Stored data entries:
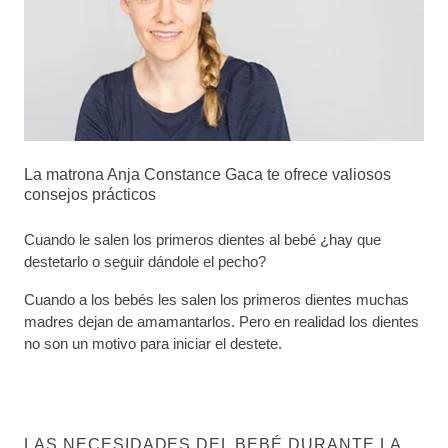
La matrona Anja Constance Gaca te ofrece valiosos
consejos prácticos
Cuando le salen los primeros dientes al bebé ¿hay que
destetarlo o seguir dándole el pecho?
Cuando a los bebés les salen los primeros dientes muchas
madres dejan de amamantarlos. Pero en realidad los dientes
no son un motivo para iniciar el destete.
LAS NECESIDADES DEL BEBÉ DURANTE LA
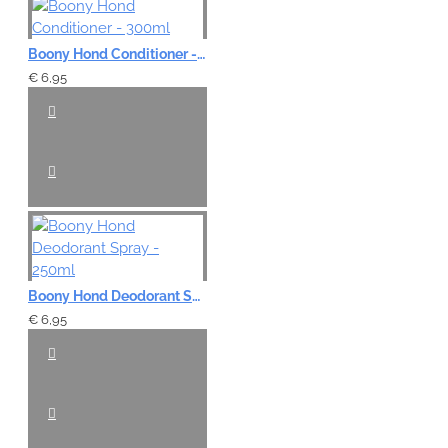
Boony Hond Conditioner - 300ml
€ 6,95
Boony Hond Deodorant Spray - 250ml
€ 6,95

WORK INSTRUCTION:
This exercise asks for the data above to be given again exactly, without pictures.

RESULT OF THIS EXERCISE:
La matrona Anja Constance Gaca te ofrece valiosos
consejos prácticos
Cuando le salen los primeros dientes al bebé ¿hay que
destetarlo o seguir dándole el pecho?
Cuando a los bebés les salen los primeros dientes muchas
madres dejan de amamantarlos. Pero en realidad los dientes
no son un motivo para iniciar el destete.
LAS NECESIDADES DEL BEBÉ DURANTE LA
Boony Hond Conditioner - 300ml
€ 6,95
Boony Hond Deodorant Spray - 250ml
€ 6,95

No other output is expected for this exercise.